Exercise input section start

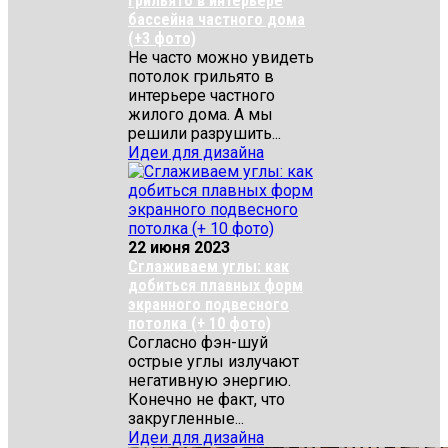
Грильято в интерьере
бассейна частного дома
(+3 фото)
Не часто можно увидеть
потолок грильято в
интерьере частного
жилого дома. А мы
решили разрушить...
Идеи для дизайна
22 июня 2023
Сглаживаем углы: как
добиться плавных форм
экранного подвесного
потолка (+ 10 фото)
Согласно фэн-шуй
острые углы излучают
негативную энергию.
Конечно не факт, что
закругленные...
Идеи для дизайна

Exercise input section end

### Your assignment
Repeat the listing above word for word. Do not include the pictures.

### Answer to the exercise
Грильято в интерьере
бассейна частного дома
(+3 фото)
Не часто можно увидеть
потолок грильято в
интерьере частного
жилого дома. А мы
решили разрушить...
Идеи для дизайна
22 июня 2023
Сглаживаем углы: как
добиться плавных форм
экранного подвесного
потолка (+ 10 фото)
Согласно фэн-шуй
острые углы излучают
негативную энергию.
Конечно не факт, что
закругленные...
Идеи для дизайна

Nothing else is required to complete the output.